DATA SHOWN: Begin
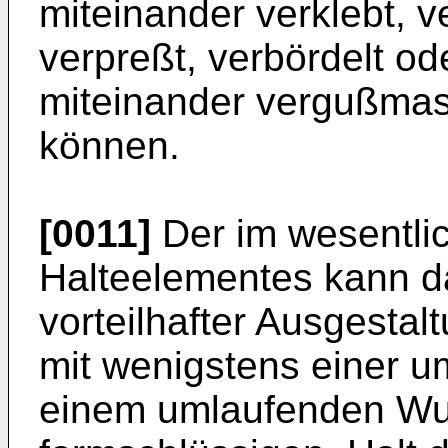
miteinander verklebt, v
verpreßt, verbördelt o
miteinander vergußmas
können.
[0011]
Der im wesentlic
Halteelementes kann d
vorteilhafter Ausgesta
mit wenigstens einer 
einem umlaufenden Wu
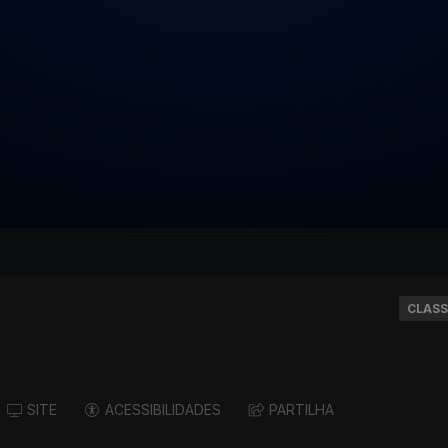
CLASS
SITE
ACESSIBILIDADES
PARTILHA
DATA SHOWN: End
_EXERCISE INSTRUCTIONS:_ Exclude every picture, then return precisely the lines that run from the line containing "einem umlaufenden Wu" through the end of the entries above.

_YOUR RESPONSE:_
einem umlaufenden Wu
CLASS
SITE
ACESSIBILIDADES
PARTILHA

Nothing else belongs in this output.